((

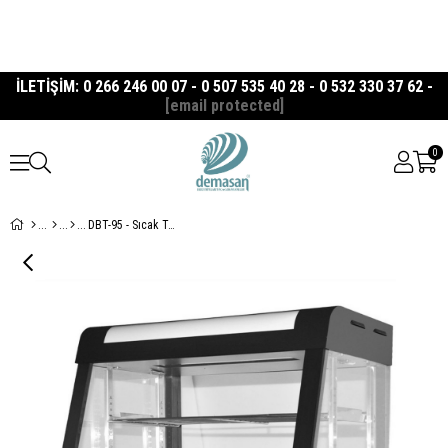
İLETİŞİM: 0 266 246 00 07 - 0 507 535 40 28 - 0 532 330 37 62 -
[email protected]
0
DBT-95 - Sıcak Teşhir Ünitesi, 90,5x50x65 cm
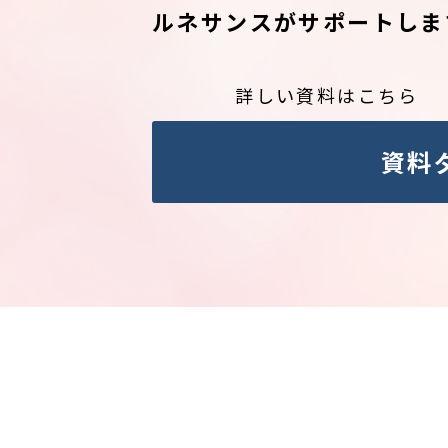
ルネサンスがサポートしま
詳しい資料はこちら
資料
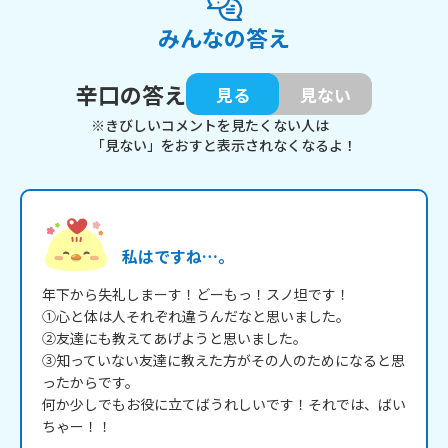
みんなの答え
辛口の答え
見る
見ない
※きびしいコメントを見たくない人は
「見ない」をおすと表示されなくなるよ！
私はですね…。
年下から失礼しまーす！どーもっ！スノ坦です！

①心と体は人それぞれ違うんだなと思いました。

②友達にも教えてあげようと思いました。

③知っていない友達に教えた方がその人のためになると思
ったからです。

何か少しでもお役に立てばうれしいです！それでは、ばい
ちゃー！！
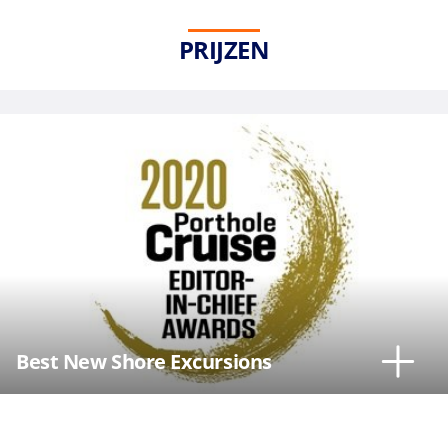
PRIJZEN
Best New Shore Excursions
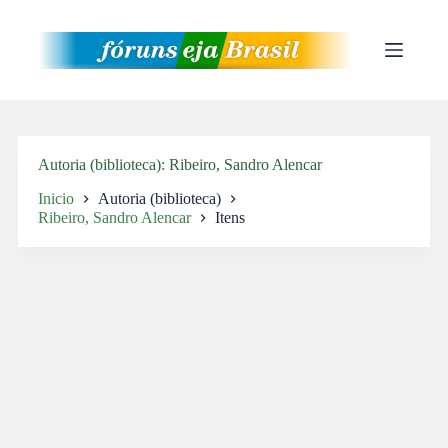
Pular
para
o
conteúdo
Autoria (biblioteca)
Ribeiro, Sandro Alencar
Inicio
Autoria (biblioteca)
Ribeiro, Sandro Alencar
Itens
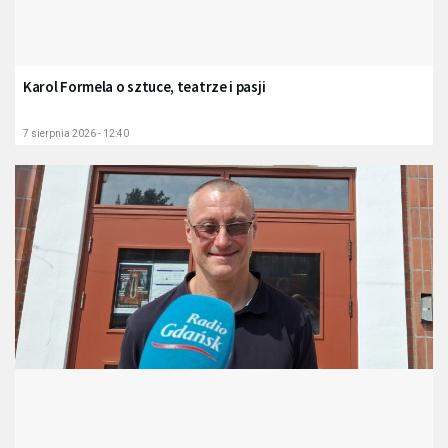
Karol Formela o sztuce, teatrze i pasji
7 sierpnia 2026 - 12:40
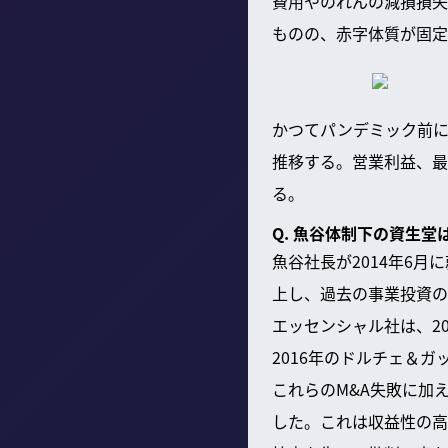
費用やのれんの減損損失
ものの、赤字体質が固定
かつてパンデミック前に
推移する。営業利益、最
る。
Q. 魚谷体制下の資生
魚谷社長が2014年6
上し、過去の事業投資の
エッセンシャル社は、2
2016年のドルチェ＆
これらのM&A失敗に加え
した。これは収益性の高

))

● **ACTIVITY**:
Please transcribe only the portion of the material that starts at the line containing "費用やのれんの減損損失" and runs through its last line, inclusive, exactly as given.

● **ANSWER SECTION**:
費用やのれんの減損損失
ものの、赤字体質が固定
かつてパンデミック前に
推移する。営業利益、最
る。
Q. 魚谷体制下の資生
魚谷社長が2014年6
上し、過去の事業投資の
エッセンシャル社は、2
2016年のドルチェ＆
これらのM&A失敗に加え
した。これは収益性の高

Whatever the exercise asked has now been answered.